(Provided data Opens)

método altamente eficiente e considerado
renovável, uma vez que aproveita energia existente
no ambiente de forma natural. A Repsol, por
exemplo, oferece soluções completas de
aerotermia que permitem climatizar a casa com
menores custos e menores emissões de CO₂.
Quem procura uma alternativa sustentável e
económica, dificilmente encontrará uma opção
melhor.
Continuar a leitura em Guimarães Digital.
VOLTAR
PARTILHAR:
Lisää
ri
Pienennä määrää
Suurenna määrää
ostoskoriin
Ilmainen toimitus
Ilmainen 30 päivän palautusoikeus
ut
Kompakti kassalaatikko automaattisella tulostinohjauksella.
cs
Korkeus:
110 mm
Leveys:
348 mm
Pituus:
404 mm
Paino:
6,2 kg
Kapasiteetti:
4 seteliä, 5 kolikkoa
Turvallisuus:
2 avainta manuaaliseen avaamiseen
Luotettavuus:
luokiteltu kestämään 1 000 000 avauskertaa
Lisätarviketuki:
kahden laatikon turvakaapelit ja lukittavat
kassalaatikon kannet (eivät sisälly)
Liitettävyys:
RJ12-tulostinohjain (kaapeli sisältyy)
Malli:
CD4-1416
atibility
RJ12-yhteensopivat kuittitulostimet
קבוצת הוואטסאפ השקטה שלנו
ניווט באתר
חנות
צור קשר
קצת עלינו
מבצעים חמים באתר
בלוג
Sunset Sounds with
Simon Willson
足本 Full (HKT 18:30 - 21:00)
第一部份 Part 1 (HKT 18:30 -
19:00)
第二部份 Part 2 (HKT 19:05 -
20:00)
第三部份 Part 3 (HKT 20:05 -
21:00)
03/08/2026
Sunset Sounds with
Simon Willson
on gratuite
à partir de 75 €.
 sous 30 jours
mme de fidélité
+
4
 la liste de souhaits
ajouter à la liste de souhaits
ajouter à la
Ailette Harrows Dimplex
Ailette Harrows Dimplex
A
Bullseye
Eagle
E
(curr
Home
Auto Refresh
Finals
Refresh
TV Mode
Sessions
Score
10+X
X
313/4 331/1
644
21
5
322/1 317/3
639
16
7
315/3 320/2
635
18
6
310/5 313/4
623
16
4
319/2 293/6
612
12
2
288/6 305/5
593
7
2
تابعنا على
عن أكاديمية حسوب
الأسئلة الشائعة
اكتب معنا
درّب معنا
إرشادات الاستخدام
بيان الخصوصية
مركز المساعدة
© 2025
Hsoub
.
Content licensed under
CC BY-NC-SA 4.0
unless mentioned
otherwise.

(Provided data Closes)

Task: Print every line of the records exactly. Omit nothing.

Task solution:
método altamente eficiente e considerado
renovável, uma vez que aproveita energia existente
no ambiente de forma natural. A Repsol, por
exemplo, oferece soluções completas de
aerotermia que permitem climatizar a casa com
menores custos e menores emissões de CO₂.
Quem procura uma alternativa sustentável e
económica, dificilmente encontrará uma opção
melhor.
Continuar a leitura em Guimarães Digital.
VOLTAR
PARTILHAR:
Lisää
ri
Pienennä määrää
Suurenna määrää
ostoskoriin
Ilmainen toimitus
Ilmainen 30 päivän palautusoikeus
ut
Kompakti kassalaatikko automaattisella tulostinohjauksella.
cs
Korkeus:
110 mm
Leveys:
348 mm
Pituus:
404 mm
Paino:
6,2 kg
Kapasiteetti:
4 seteliä, 5 kolikkoa
Turvallisuus:
2 avainta manuaaliseen avaamiseen
Luotettavuus:
luokiteltu kestämään 1 000 000 avauskertaa
Lisätarviketuki:
kahden laatikon turvakaapelit ja lukittavat
kassalaatikon kannet (eivät sisälly)
Liitettävyys:
RJ12-tulostinohjain (kaapeli sisältyy)
Malli:
CD4-1416
atibility
RJ12-yhteensopivat kuittitulostimet
קבוצת הוואטסאפ השקטה שלנו
ניווט באתר
חנות
צור קשר
קצת עלינו
מבצעים חמים באתר
בלוג
Sunset Sounds with
Simon Willson
足本 Full (HKT 18:30 - 21:00)
第一部份 Part 1 (HKT 18:30 -
19:00)
第二部份 Part 2 (HKT 19:05 -
20:00)
第三部份 Part 3 (HKT 20:05 -
21:00)
03/08/2026
Sunset Sounds with
Simon Willson
on gratuite
à partir de 75 €.
 sous 30 jours
mme de fidélité
+
4
 la liste de souhaits
ajouter à la liste de souhaits
ajouter à la
Ailette Harrows Dimplex
Ailette Harrows Dimplex
A
Bullseye
Eagle
E
(curr
Home
Auto Refresh
Finals
Refresh
TV Mode
Sessions
Score
10+X
X
313/4 331/1
644
21
5
322/1 317/3
639
16
7
315/3 320/2
635
18
6
310/5 313/4
623
16
4
319/2 293/6
612
12
2
288/6 305/5
593
7
2
تابعنا على
عن أكاديمية حسوب
الأسئلة الشائعة
اكتب معنا
درّب معنا
إرشادات الاستخدام
بيان الخصوصية
مركز المساعدة
© 2025
Hsoub
.
Content licensed under
CC BY-NC-SA 4.0
unless mentioned
otherwise.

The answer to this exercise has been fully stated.